Add workflow provenance
Understanding the relationships between files in a package is critically important, especially as the number of files grows. Raw data are transformed and integrated to produce derived data, that are often then used in analysis and visualization code to produce final outputs. In DataONE, we support structured descriptions of these relationships, so one can see the flow of data from raw data to derived to outputs.
Once you have saved your data package, you can add provenance by navigating to the data table descriptions, and selecting the Add
buttons to link the data and scripts that were used in your computational workflow. On the left side, select the Add
circle to add an input data source to the delta_restoration_locations_visits_2022_2023.csv file.

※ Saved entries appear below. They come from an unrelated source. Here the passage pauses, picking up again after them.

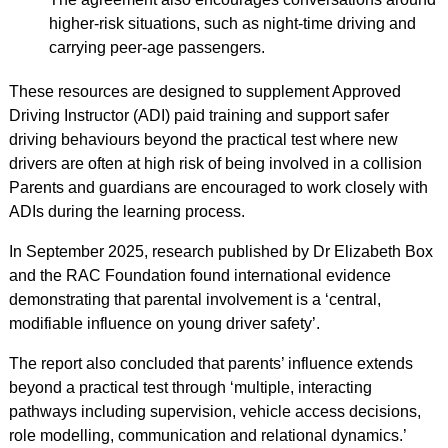
higher-risk situations, such as night-time driving and
carrying peer-age passengers.
These resources are designed to supplement Approved
Driving Instructor (ADI) paid training and support safer
driving behaviours beyond the practical test where new
drivers are often at high risk of being involved in a collision
Parents and guardians are encouraged to work closely with
ADIs during the learning process.
In September 2025, research published by Dr Elizabeth Box
and the RAC Foundation found international evidence
demonstrating that parental involvement is a ‘central,
modifiable influence on young driver safety’.
The report also concluded that parents’ influence extends
beyond a practical test through ‘multiple, interacting
pathways including supervision, vehicle access decisions,
role modelling, communication and relational dynamics.’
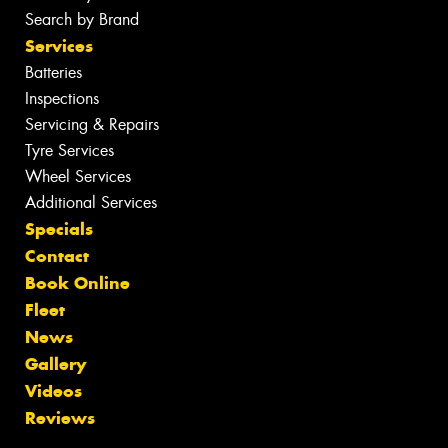
Search by Brand
Services
Batteries
Inspections
Servicing & Repairs
Tyre Services
Wheel Services
Additional Services
Specials
Contact
Book Online
Fleet
News
Gallery
Videos
Reviews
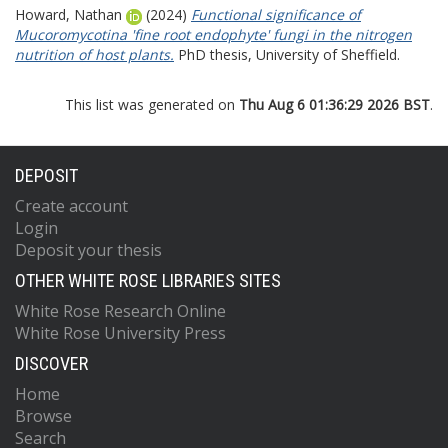
Howard, Nathan
(2024)
Functional significance of
Mucoromycotina 'fine root endophyte' fungi in the nitrogen
nutrition of host plants.
PhD thesis, University of Sheffield.
This list was generated on
Thu Aug 6 01:36:29 2026 BST
.
DEPOSIT
Create account
Login
Deposit your thesis
OTHER WHITE ROSE LIBRARIES SITES
White Rose Research Online
White Rose University Press
DISCOVER
Home
Browse
Search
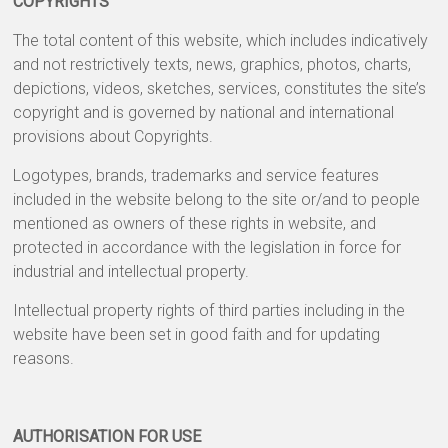
COPYRIGHTS
The total content of this website, which includes indicatively
and not restrictively texts, news, graphics, photos, charts,
depictions, videos, sketches, services, constitutes the site’s
copyright and is governed by national and international
provisions about Copyrights.
Logotypes, brands, trademarks and service features
included in the website belong to the site or/and to people
mentioned as owners of these rights in website, and
protected in accordance with the legislation in force for
industrial and intellectual property.
Intellectual property rights of third parties including in the
website have been set in good faith and for updating
reasons.
AUTHORISATION FOR USE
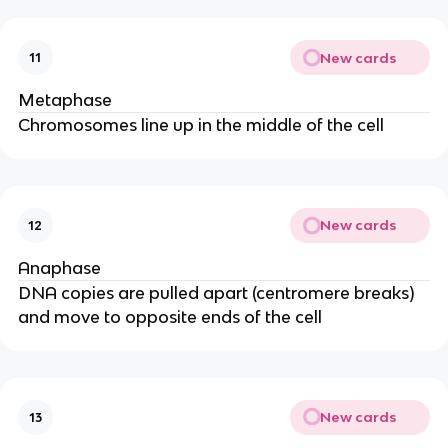
New cards
11
Metaphase
Chromosomes line up in the middle of the cell
New cards
12
Anaphase
DNA copies are pulled apart (centromere breaks)
and move to opposite ends of the cell
New cards
13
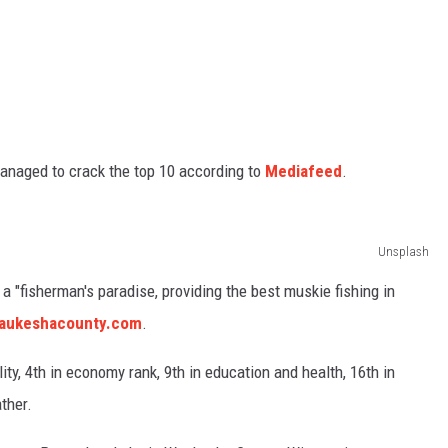
managed to crack the top 10 according to
Mediafeed
.
Unsplash
 "fisherman's paradise, providing the best muskie fishing in
waukeshacounty.com
.
ty, 4th in economy rank, 9th in education and health, 16th in
ather.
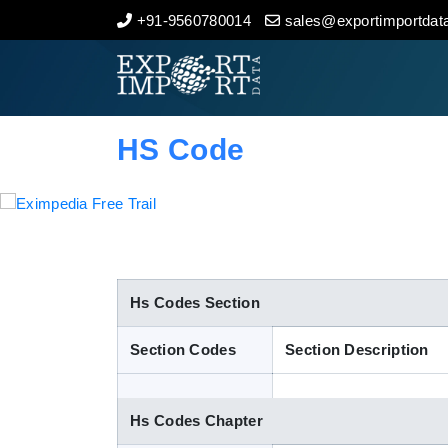
+91-9560780014
sales@exportimportdata
Home
About Us
HS Code
Import Data
Export Data
Indian Trade Data
Hs Codes Section
Section Codes
Section Description
Contact Us
Hs Codes Chapter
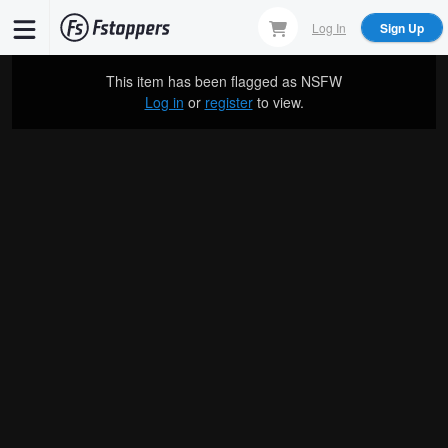
Skip
Log In
Sign Up
to
main
This item has been flagged as
NSFW
content
Log in
or
register
to view.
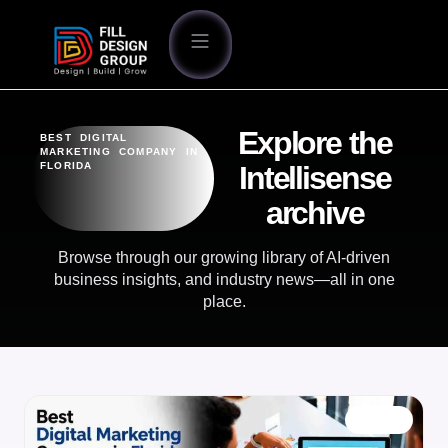
Explore the
BEST DIGITAL
MARKETING COMPANY IN
FLORIDA
Intellisense
archive
Browse through our growing library of AI-driven
business insights, and industry news—all in one
place.
BLOG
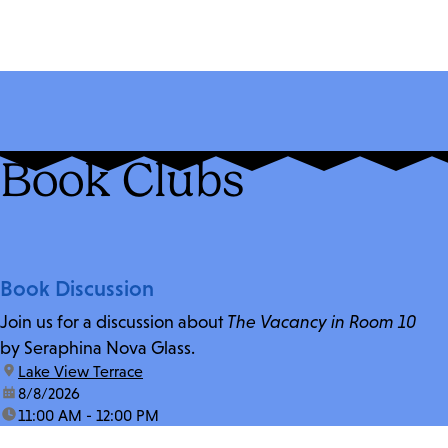
Book Clubs
Book Discussion
Join us for a discussion about
The Vacancy in Room 10
by Seraphina Nova Glass.
location:
Lake View Terrace
date:
8/8/2026
time:
11:00 AM - 12:00 PM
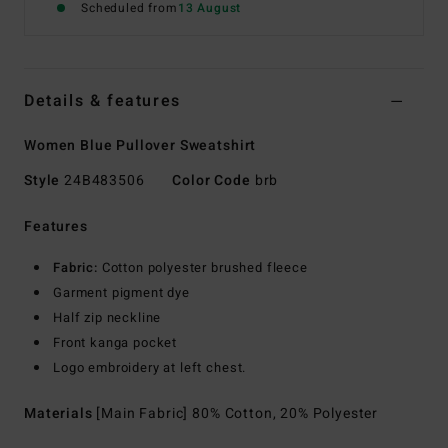
Scheduled from
13 August
Details & features
Women Blue Pullover Sweatshirt
Style
24B483506
Color Code
brb
Features
Fabric:
Cotton polyester brushed fleece
Garment pigment dye
Half zip neckline
Front kanga pocket
Logo embroidery at left chest.
Materials
[Main Fabric] 80% Cotton, 20% Polyester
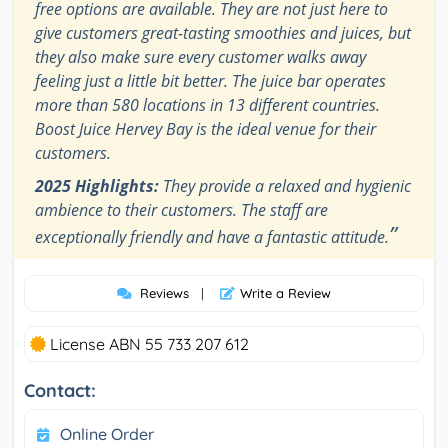
free options are available. They are not just here to
give customers great-tasting smoothies and juices, but
they also make sure every customer walks away
feeling just a little bit better. The juice bar operates
more than 580 locations in 13 different countries.
Boost Juice Hervey Bay is the ideal venue for their
customers.
2025 Highlights:
They provide a relaxed and hygienic
ambience to their customers. The staff are
”
exceptionally friendly and have a fantastic attitude.
Reviews
|
Write a Review
License ABN 55 733 207 612
Contact:
Online Order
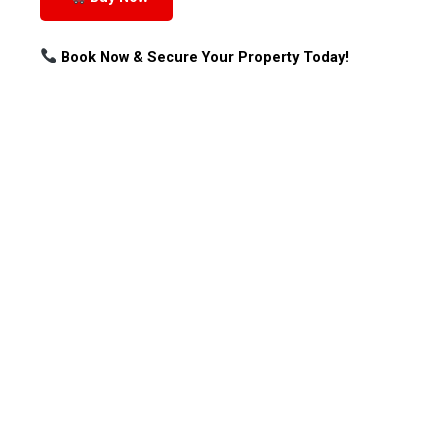
Book Now & Secure Your Property Today!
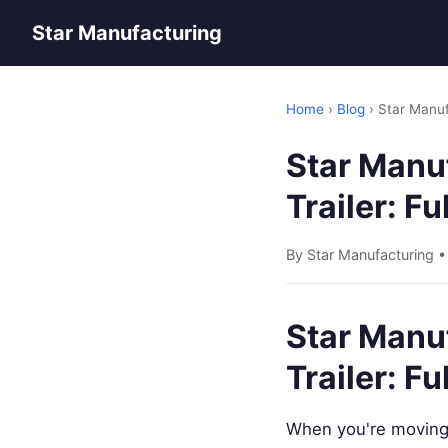
Star Manufacturing
Home
›
Blog
› Star Manuf
Star Manuf
Trailer: F
By Star Manufacturing 
Star Manuf
Trailer: F
When you're moving 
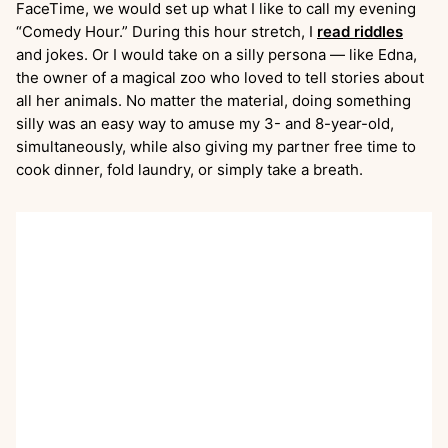
FaceTime, we would set up what I like to call my evening
“Comedy Hour.” During this hour stretch, I
read riddles
and jokes. Or I would take on a silly persona — like Edna,
the owner of a magical zoo who loved to tell stories about
all her animals. No matter the material, doing something
silly was an easy way to amuse my 3- and 8-year-old,
simultaneously, while also giving my partner free time to
cook dinner, fold laundry, or simply take a breath.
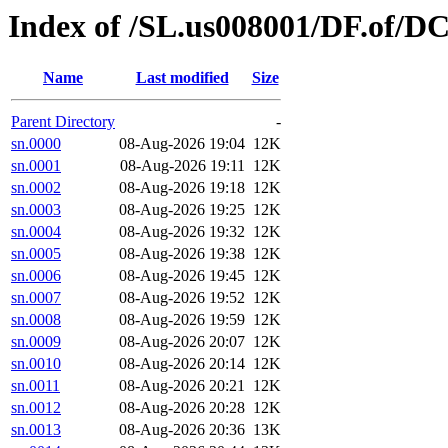
Index of /SL.us008001/DF.of/D
Name
Last modified
Size
Parent Directory
-
sn.0000
08-Aug-2026 19:04
12K
sn.0001
08-Aug-2026 19:11
12K
sn.0002
08-Aug-2026 19:18
12K
sn.0003
08-Aug-2026 19:25
12K
sn.0004
08-Aug-2026 19:32
12K
sn.0005
08-Aug-2026 19:38
12K
sn.0006
08-Aug-2026 19:45
12K
sn.0007
08-Aug-2026 19:52
12K
sn.0008
08-Aug-2026 19:59
12K
sn.0009
08-Aug-2026 20:07
12K
sn.0010
08-Aug-2026 20:14
12K
sn.0011
08-Aug-2026 20:21
12K
sn.0012
08-Aug-2026 20:28
12K
sn.0013
08-Aug-2026 20:36
13K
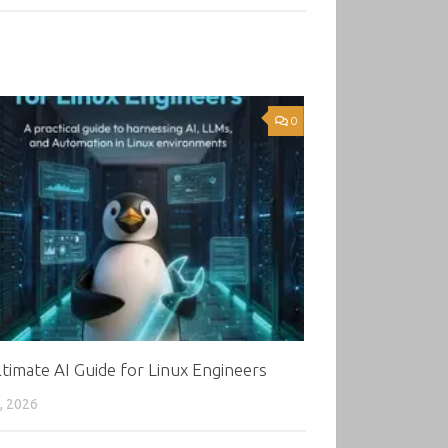
0
timate AI Guide for Linux Engineers
, 2026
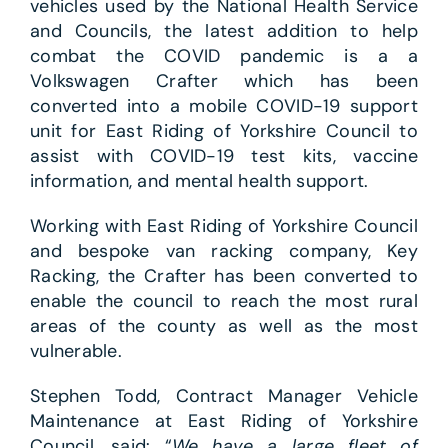
vehicles used by the National Health Service
and Councils, the latest addition to help
combat the COVID pandemic is a a
Volkswagen Crafter which has been
converted into a mobile COVID-19 support
unit for East Riding of Yorkshire Council to
assist with COVID-19 test kits, vaccine
information, and mental health support.
Working with East Riding of Yorkshire Council
and bespoke van racking company, Key
Racking, the Crafter has been converted to
enable the council to reach the most rural
areas of the county as well as the most
vulnerable.
Stephen Todd, Contract Manager Vehicle
Maintenance at East Riding of Yorkshire
Council, said: “
We have a large fleet of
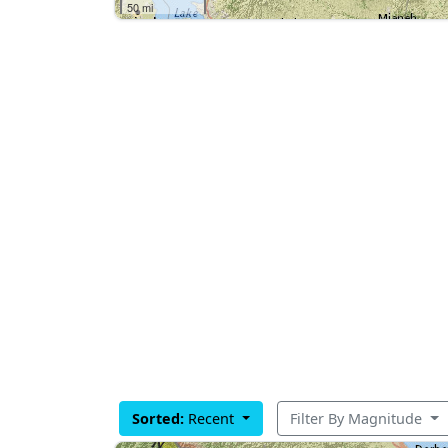
50 mi
Sorted:
Recent
Filter By Magnitude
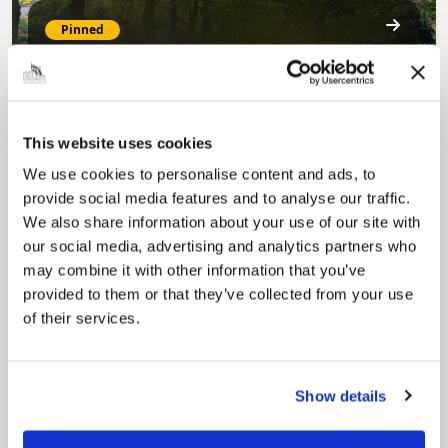
Pinned
MyNelincs Resident Portal
My.nelincs.gov.uk portal enables residents to
securely track requests, manage local
services, and view account information 24/7.
This website uses cookies
We use cookies to personalise content and ads, to
provide social media features and to analyse our traffic.
We also share information about your use of our site with
our social media, advertising and analytics partners who
may combine it with other information that you’ve
provided to them or that they’ve collected from your use
of their services.
Pinned
Council Plan
Our Council Plan sets out the authority’s
Show details
aims, supporting the continued borough
regeneration and the growth of our people.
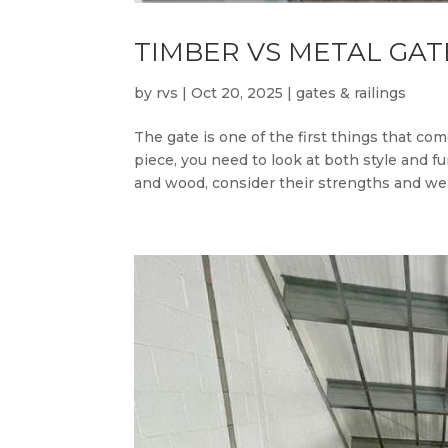
TIMBER VS METAL GAT
by
rvs
|
Oct 20, 2025
|
gates & railings
The gate is one of the first things that c
piece, you need to look at both style and 
and wood, consider their strengths and wea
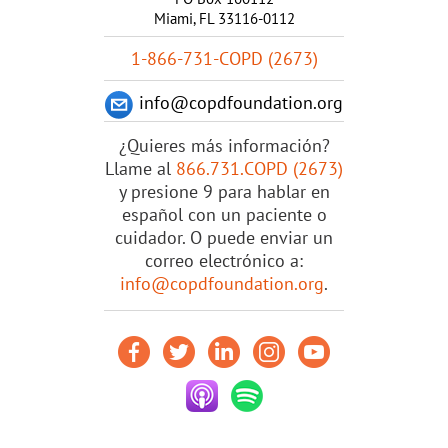
Miami, FL 33116-0112
1-866-731-COPD (2673)
info@copdfoundation.org
¿Quieres más información?
Llame al
866.731.COPD (2673)
y presione 9 para hablar en
español con un paciente o
cuidador. O puede enviar un
correo electrónico a:
info@copdfoundation.org
.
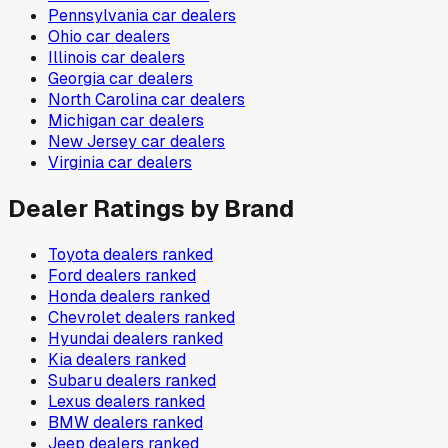
Pennsylvania
car dealers
Ohio
car dealers
Illinois
car dealers
Georgia
car dealers
North Carolina
car dealers
Michigan
car dealers
New Jersey
car dealers
Virginia
car dealers
Dealer Ratings by Brand
Toyota
dealers ranked
Ford
dealers ranked
Honda
dealers ranked
Chevrolet
dealers ranked
Hyundai
dealers ranked
Kia
dealers ranked
Subaru
dealers ranked
Lexus
dealers ranked
BMW
dealers ranked
Jeep
dealers ranked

This starts building the provenance graph to explain the origin and history of each data object.
The linkage to the source dataset should appear.
Then you can add the link to the source code that handled the conversion between the data files by clicking on Add
arrow and selecting the R script. Note that you have to add the scrip as a file in your data package to be able to reference on the workflow.
Select the R script and click “Done.”
The diagram now shows the relationships among the data files and the R script, so click Submit to save another version of the package.
Et voilà! A beautifully preserved data package!